O autor indica a existência de diversas leis de natureza, contudo, parece-nos que três delas podem ser consideradas centrais em sua lógica argumentativa: a) todo homem deve esforçar-se pela paz; b) todo homem deve abandonar o direito natural, ou seja, o direito a todas as coisas (o desencadeador do conflito entre os homens). Hobbes (1999, p.117) salienta que há apenas duas formas de abandonar um direito: renunciando-o ou transferindo-o para outrem, sendo que a renúncia se caracteriza como um ato unilateral, que não comporta contrapartida, ao passo em que a transferência, quando é realizada em conjunto com outros homens, torna-se um contrato, uma “translação ou troca mútua de direitos”; c) todo homem deve cumprir os pactos que celebrar. Hobbes pondera que sem esta lei os acordos seriam inúteis, nada mais que palavras vazias e, assim, o direito de todos os homens a todas as coisas se perpetuaria, assim como a condição de guerra.

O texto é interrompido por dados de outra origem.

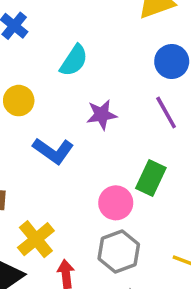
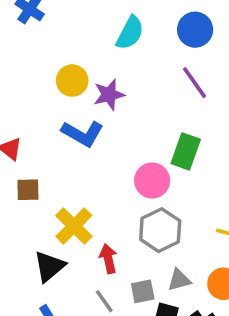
cyan semicircle: (74, 61) -> (130, 33), moved
yellow circle: (19, 101) -> (72, 81), moved
purple star: (102, 115) -> (109, 95), moved

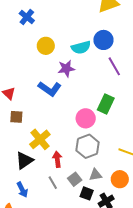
blue circle: (195, 30) -> (103, 40), moved
cyan semicircle: (130, 33) -> (81, 47), moved, turned 42
yellow circle: (72, 81) -> (46, 46), moved
gray square: (143, 291) -> (75, 179), turned -32

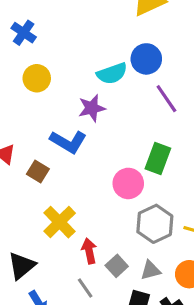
yellow circle: (46, 46) -> (37, 78), moved
brown square: (16, 117) -> (38, 171), moved, turned 32
gray hexagon: (88, 146) -> (155, 224), moved
black triangle: (24, 160) -> (22, 266), moved
gray square: (75, 179) -> (117, 266), moved

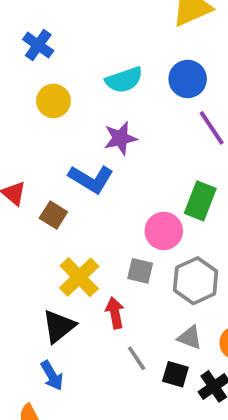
cyan semicircle: (112, 73) -> (124, 80), moved
black triangle: (22, 266) -> (59, 326), moved
gray square: (117, 266) -> (140, 271), moved, turned -35
gray triangle: (151, 270) -> (190, 338), turned 35
gray line: (85, 288) -> (137, 358), moved

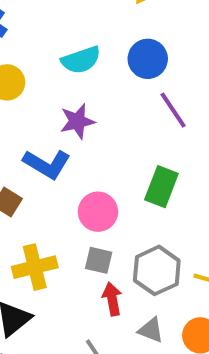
pink circle: (164, 231) -> (98, 212), moved
yellow cross: (79, 277) -> (35, 267), turned 30
red arrow: (115, 313) -> (112, 299), moved

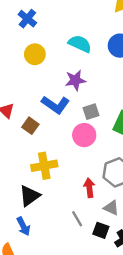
cyan semicircle: (81, 60) -> (80, 44), turned -140
gray square: (99, 260) -> (91, 112), moved, turned -35

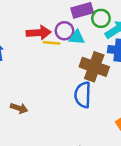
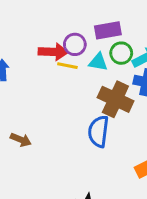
green circle: (101, 18) -> (121, 53), moved
purple circle: (64, 31) -> (75, 44), moved

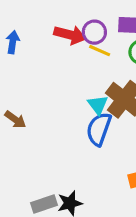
cyan triangle: (98, 62) -> (98, 105), moved, turned 30
yellow line: (67, 66) -> (100, 51), moved

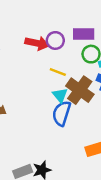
yellow line: (100, 51) -> (58, 72), moved

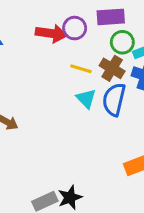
brown cross: (80, 90) -> (112, 68), moved, size x0.7
blue semicircle: (62, 113) -> (114, 100), moved

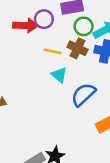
blue semicircle: (114, 100) -> (83, 95), moved, turned 40

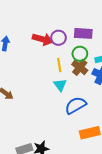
green circle: (84, 26) -> (80, 54), moved
yellow line: (53, 51) -> (59, 65), turned 56

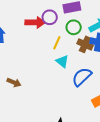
yellow line: (59, 65) -> (57, 43), turned 48
brown cross: (80, 67) -> (85, 44), moved

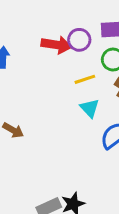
yellow line: (57, 43) -> (85, 79), turned 40

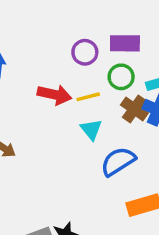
red arrow: (56, 45) -> (54, 95), moved

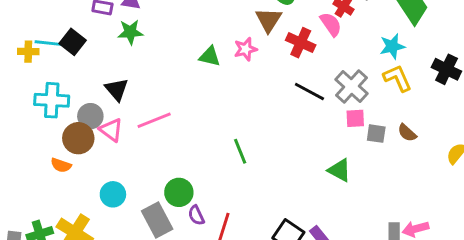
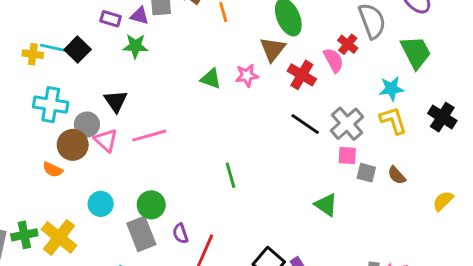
green circle: (179, 192) -> (151, 205), moved

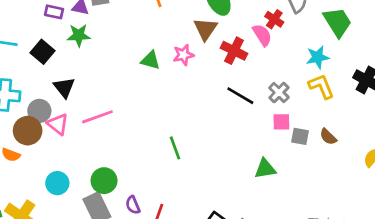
black square: (78, 49) -> (43, 52), moved
gray cross: (347, 124) -> (279, 93), size x0.7
green triangle: (326, 205) -> (265, 169), turned -40

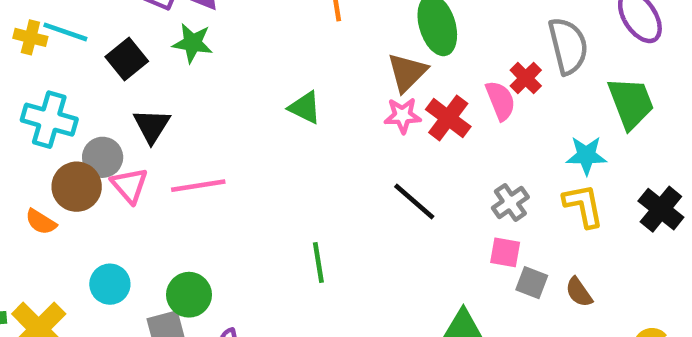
pink star: (183, 55) -> (403, 116), moved
black line: (240, 96) -> (414, 202), moved

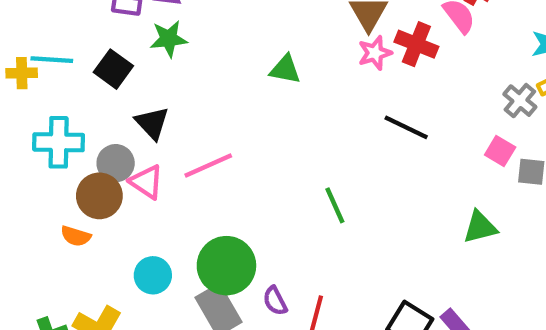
gray cross: (510, 202) -> (520, 101), moved
pink square: (505, 252) -> (500, 151), turned 36
green circle: (189, 295) -> (226, 266), size x1.4

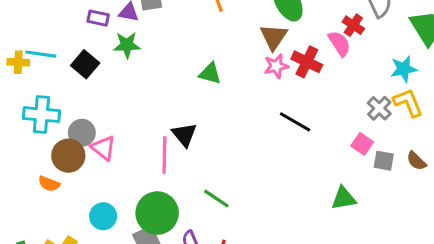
black triangle: (152, 123) -> (184, 135), moved
pink line: (208, 166) -> (164, 155), moved, turned -69
green line: (335, 205) -> (216, 199), moved, turned -36

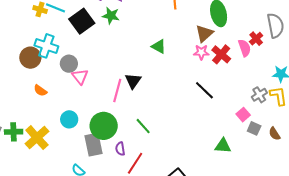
black square: (85, 64) -> (82, 21), size x1.4
brown circle: (68, 156) -> (30, 58), moved

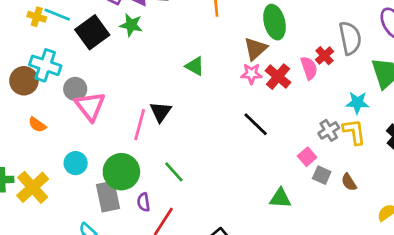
pink triangle: (80, 77) -> (90, 106), size x1.4

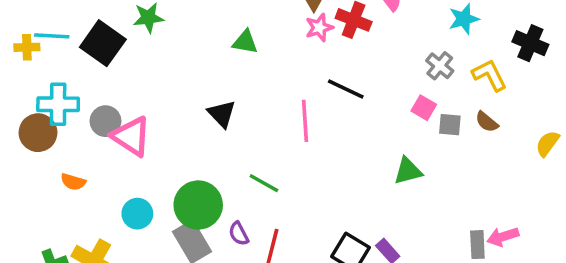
pink line: (140, 125) -> (305, 121), moved
yellow L-shape: (354, 132) -> (489, 75), moved

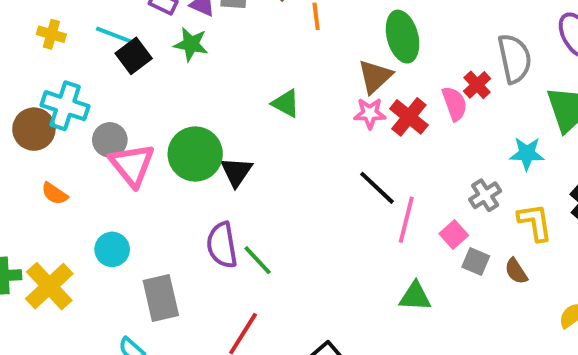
cyan line: (52, 36) -> (115, 35), moved
black square: (103, 43) -> (134, 56), size x0.7
pink line: (305, 121) -> (406, 220), moved
green circle: (198, 205) -> (195, 154), moved
purple semicircle: (239, 234) -> (222, 245), moved, size x1.6

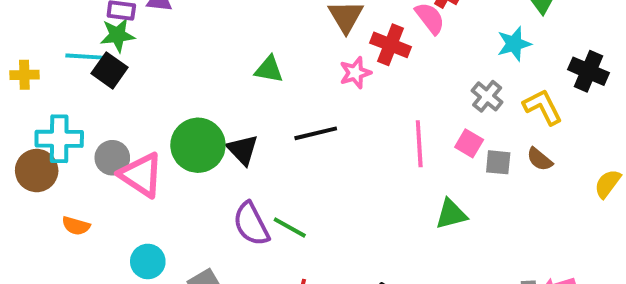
green star: (191, 44) -> (117, 35), moved
pink star: (370, 113) -> (355, 73), moved
black line: (377, 188) -> (316, 133), moved, turned -39

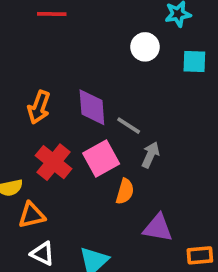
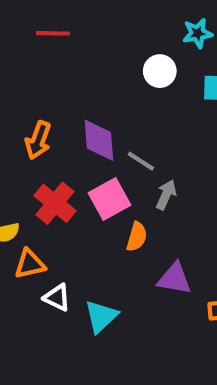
white triangle: (43, 254) -> (57, 298), moved

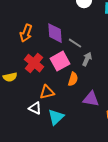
orange triangle: (30, 264) -> (47, 92), moved

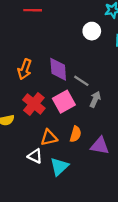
orange semicircle: (73, 79) -> (76, 134), moved

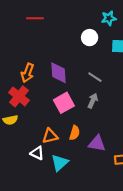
gray line: (81, 81) -> (95, 77), moved
red cross: (34, 104) -> (19, 96), moved

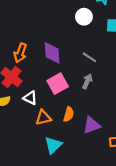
purple triangle: (97, 143) -> (92, 125), turned -30
white triangle: (37, 153) -> (30, 98), moved

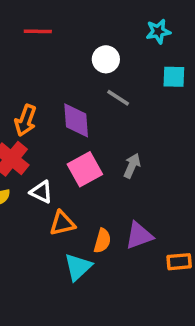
white circle: (84, 17) -> (106, 59), moved
gray line: (89, 57) -> (118, 98), moved
orange semicircle: (69, 114) -> (102, 241), moved

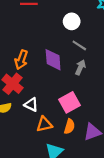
gray arrow: (132, 166) -> (80, 67), moved
pink square: (85, 169) -> (69, 102), moved
orange semicircle: (102, 241) -> (69, 126), moved

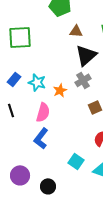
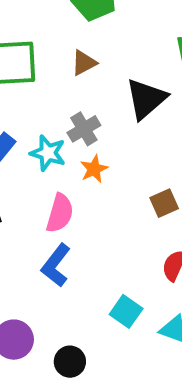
brown triangle: (76, 31) -> (84, 63), moved, turned -32
gray cross: (83, 80) -> (84, 129), moved

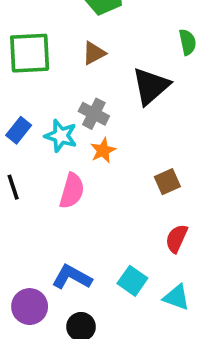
gray cross: (84, 129) -> (94, 114), turned -32
blue L-shape: (56, 265) -> (72, 277), moved, turned 81

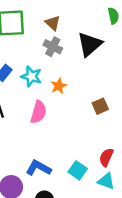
brown triangle: (94, 53) -> (53, 23), turned -49
gray cross: (94, 114) -> (53, 47), moved
red semicircle: (177, 239) -> (106, 157), moved

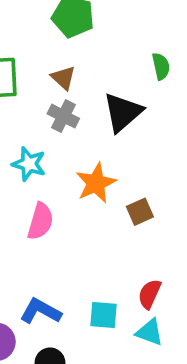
orange star: (59, 86) -> (96, 183), moved, size x1.5
cyan square: (78, 170) -> (104, 315), turned -30

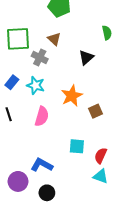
black triangle: (123, 112) -> (86, 57), size x0.7
gray cross: (63, 116) -> (40, 57), moved
cyan square: (104, 315) -> (77, 146), moved

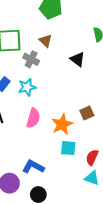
black triangle: (86, 57) -> (78, 59), turned -42
cyan star: (36, 85) -> (27, 87), turned -30
orange star: (72, 96) -> (62, 124), moved

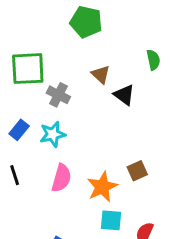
brown triangle: (46, 41) -> (101, 74), moved

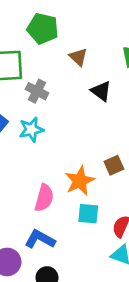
green pentagon: (86, 22) -> (43, 29), moved
brown triangle: (101, 74) -> (78, 57), moved
pink semicircle: (61, 178) -> (44, 198), moved

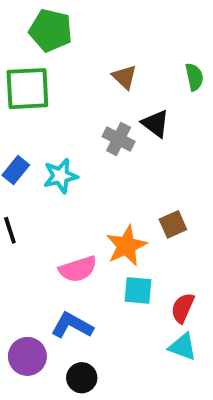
green pentagon: (43, 29) -> (51, 30), moved
gray cross: (37, 91) -> (119, 139), moved
pink semicircle: (44, 198) -> (78, 269), turned 56

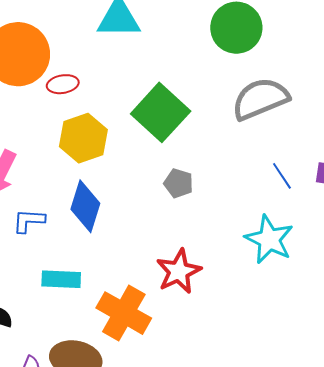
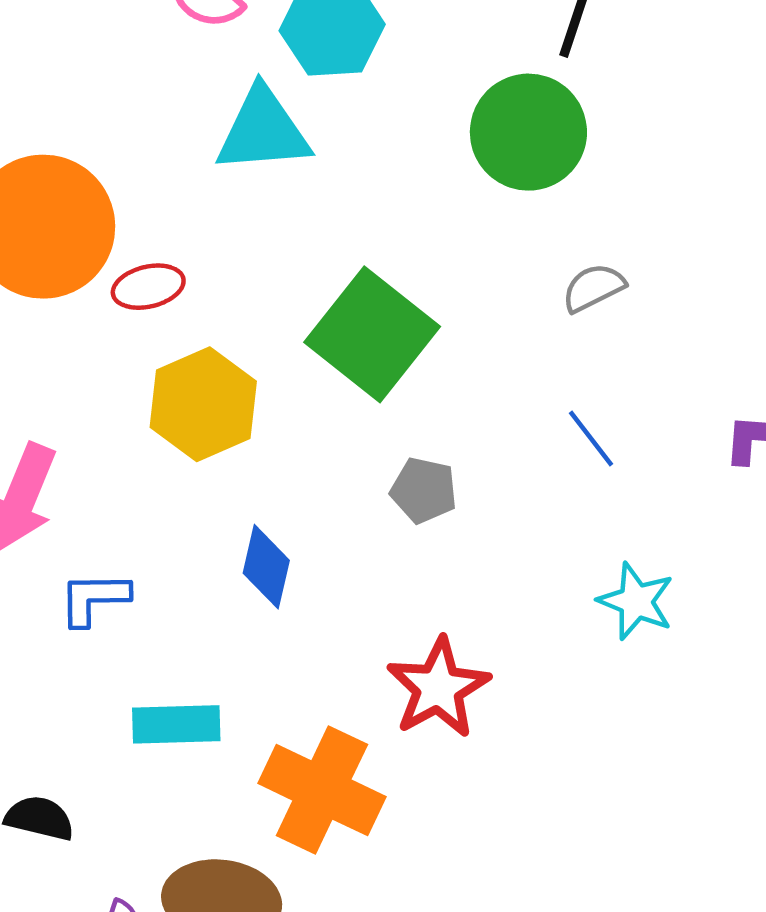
gray semicircle: (260, 99) -> (593, 288), size x0.5
blue line: (282, 176) -> (591, 438), moved
blue diamond: (85, 206) -> (266, 567), moved, size x0.7
cyan star: (269, 239) -> (636, 601), size x0.7

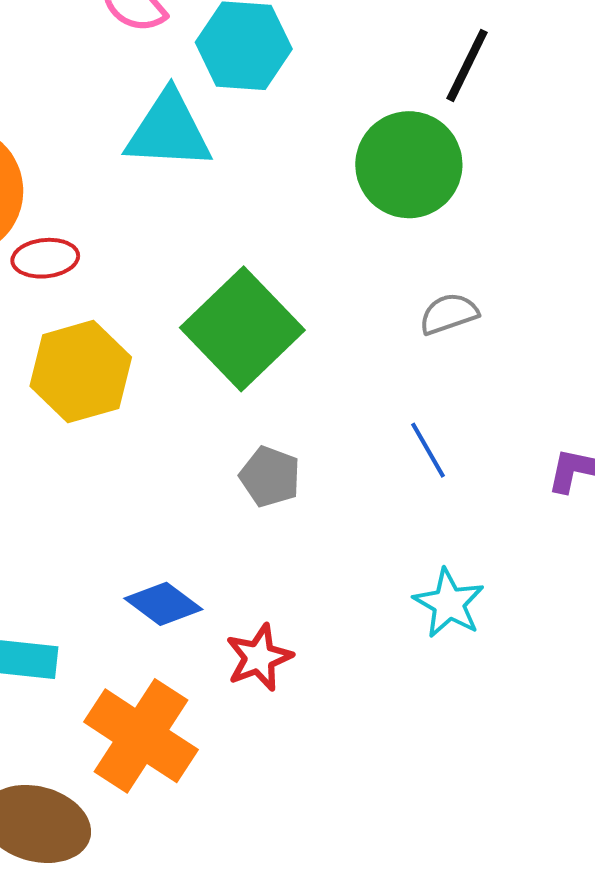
blue diamond: (266, 567) -> (163, 604), moved, turned -74
red star: (438, 688) -> (259, 657), size x0.7

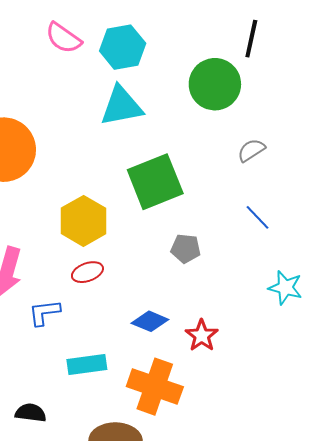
black line: (467, 65) -> (251, 39), moved
cyan triangle: (168, 131) -> (122, 106), moved
red ellipse: (45, 258) -> (87, 272), moved
green square: (242, 329) -> (155, 182), turned 36

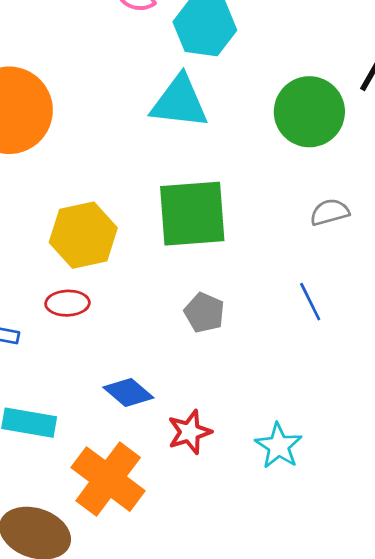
cyan star: (285, 288) -> (279, 446), moved

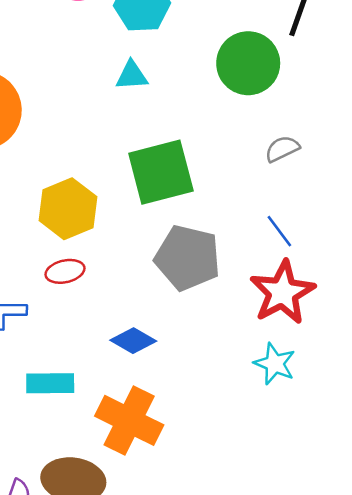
cyan triangle: (179, 102) -> (132, 75), size x0.6
gray pentagon: (204, 313) -> (188, 258), size x1.8
red star: (190, 432) -> (282, 292), moved, size x1.6

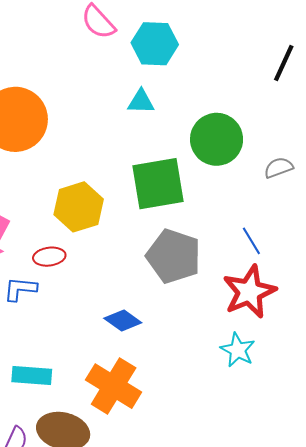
green circle: (248, 63) -> (217, 139), moved
gray semicircle: (282, 149) -> (279, 168), moved
red ellipse: (65, 271) -> (49, 257), moved
cyan rectangle: (50, 383) -> (32, 376), moved

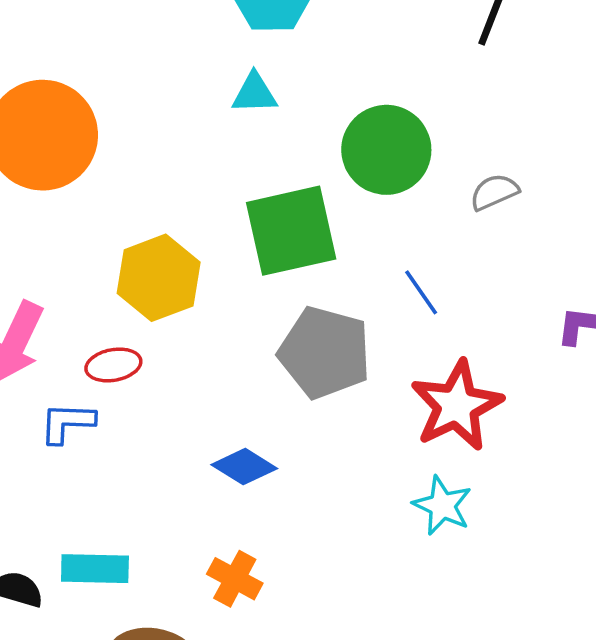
blue line: (251, 241) -> (421, 292), moved
orange cross: (114, 386) -> (235, 579), size x0.6

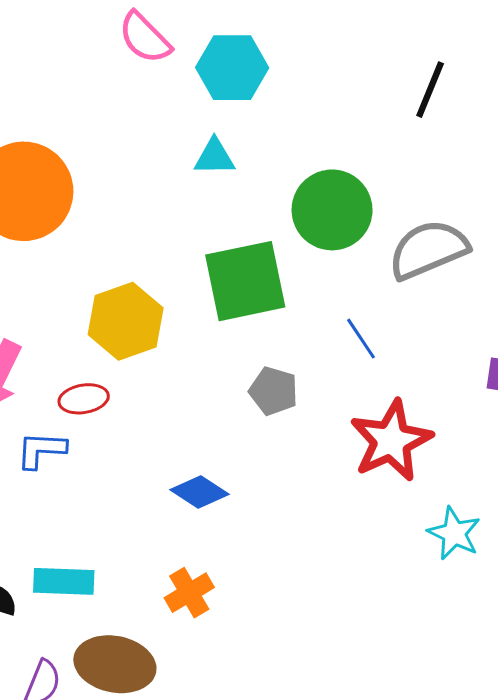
gray semicircle: (494, 192) -> (428, 250), size x1.8
gray pentagon: (325, 352) -> (273, 391), size x0.6
cyan star: (442, 506) -> (454, 533), moved
orange cross: (235, 579) -> (189, 593), turned 30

Esta terceira lei de natureza seria a “fonte e a origem da justiça”. Hobbes (1999, p.123) sustenta que “sem um pacto anterior não há transferência de direito, e todo homem tem direito a todas as coisas, consequentemente nenhuma ação pode ser injusta”; contudo, uma vez firmado um acordo, seria injusto rompê-lo. Desta forma, a “definição da injustiça não é outra senão o não cumprimento de um pacto. E tudo o que não é injusto é justo”.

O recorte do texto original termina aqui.